■ EXERCISE: Lines to restate from the data below: from the one containing "#1 Cochran Subaru Butler County" to the one containing "90 Second Trade Value", both included. Give them again exactly, and only them.

Items from a data source:
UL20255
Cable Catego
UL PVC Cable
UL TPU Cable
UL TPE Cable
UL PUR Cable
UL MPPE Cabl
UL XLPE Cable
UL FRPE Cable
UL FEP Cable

--

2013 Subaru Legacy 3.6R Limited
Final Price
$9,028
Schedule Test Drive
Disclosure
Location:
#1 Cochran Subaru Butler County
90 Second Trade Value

■ RESULT BELOW:
#1 Cochran Subaru Butler County
90 Second Trade Value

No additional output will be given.